It’s also beneficial if your practice website is at the top of the results when someone does an Internet search for a medical practice. You can pay to have your name and the name of your practice at the top of the Google search. However, keywords, clever titles, and new content appearing on a regular basis can make your website attractive and ranked on the first page of search engines. Your rankings on the popular search engines will be enhanced if authoritative websites link to your website and reference you and your practice as an authority.

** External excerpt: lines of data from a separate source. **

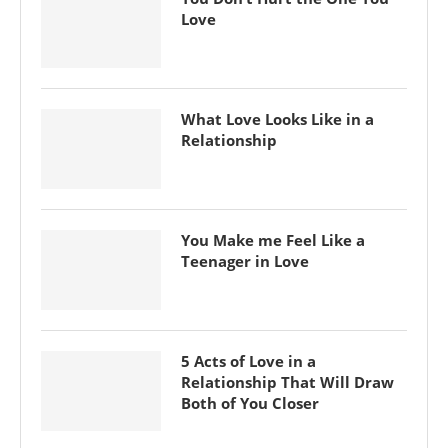
Love
What Love Looks Like in a
Relationship
You Make me Feel Like a
Teenager in Love
5 Acts of Love in a
Relationship That Will Draw
Both of You Closer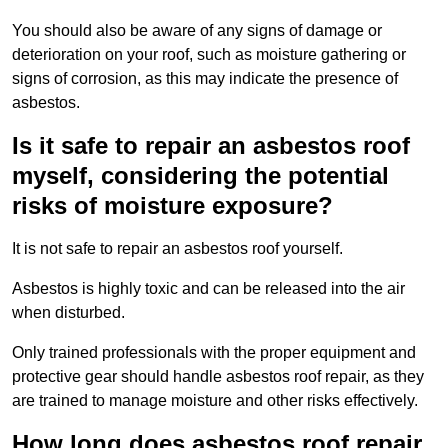
You should also be aware of any signs of damage or
deterioration on your roof, such as moisture gathering or
signs of corrosion, as this may indicate the presence of
asbestos.
Is it safe to repair an asbestos roof
myself, considering the potential
risks of moisture exposure?
It is not safe to repair an asbestos roof yourself.
Asbestos is highly toxic and can be released into the air
when disturbed.
Only trained professionals with the proper equipment and
protective gear should handle asbestos roof repair, as they
are trained to manage moisture and other risks effectively.
How long does asbestos roof repair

Social Media and Video Marketing
Facebook, Twitter, and YouTube offer many opportunities for physicians to connect with patients.
Video marketing has been gaining a lot of steam on social media, especially with regard to healthcare companies. It’s one of the healthcare marketing trends that’s generating the highest levels of engagement. A majority of the public prefer watching videos about content rather than reading about it.
Because healthcare isn’t an attention-grabbing topic on its own, video marketing can help create interest for your practice’s services. When done well, videos can help attract and hold the attention of viewers and improve your reach.
Short, content-rich videos of less than two minutes are the most effective. Videos can focus on the topics on which you differentiate yourself and your practice from others in the area. Another effective type of video for healthcare marketing is testimonials from existing patients and staff, which help build trust and credibility with current and potential patients.
If a picture is worth a thousand words, a video is probably worth 10,000+ words.
Psychographic Marketing
Demographic information, such as age, gender, race, address, and occupation, can be a starting point for targeting new patients, but it doesn’t shed light on these potential patients’ attitudes and mindset.
Demographics explain “who” your patient is; psychographics explain “why.” Psychographic information includes your potential patients’ habits, hobbies, health-related experiences, and values — information you need to promote your services to a particular segment of the population.
To reach ideal patients you must know what and who they value most, where they look for their medical information, and what content appeals to them. With that information, you can target specific messages about your areas of interest or expertise.
Cybersecurity
Cybersecurity is also a consideration in digital marketing of the healthcare practice. Healthcare faces greater cyber risks than other sectors because of inherent weaknesses in its security posture. Many providers think that they are capable of defending themselves from cyberattacks, but that is folly.
The healthcare sector is an attractive target for cyberattacks for two simple reasons: It is a rich source of valuable data and it is a soft target.(2) Cybersecurity is not just about protecting data; it is fundamental for maintaining the safety, privacy, and trust of our patients. Effective cybersecurity must become an integral part of every medical practice.
Shifting from Illness to Wellness
Nearly 20 percent of the U.S. GDP is spent on healthcare — estimated at $3T per annum. Some suggest that $1T is wasted with duplicated tests, services, and defensive medicine. Unfortunately, a huge gap exists between spending and outcomes. In fact, Americans lag near the bottom when it comes to health outcomes among wealthy countries.
One problem is that today’s healthcare system focuses almost exclusively on responding to symptoms and illnesses. In the United States, we spend 97 percent of our healthcare resources on disease care.
But another vision for healthcare is emerging — one that is focused on wellness rather than illness. One that is proactive instead of reactive. One that focuses on population health rather than managing just a single patient.
Within the past decade, big data, analytics, and social networks, as well as advances in technologies such as wearable health tracking devices, are giving us the ability to learn more about wellness. That’s the premise behind Scientific Wellness, which starts with a systems approach to analyzing highly specialized large datasets of individual human biomarkers such as genes, proteins, and microbiomes, combined with personalized health coaching to influence the health of our nation.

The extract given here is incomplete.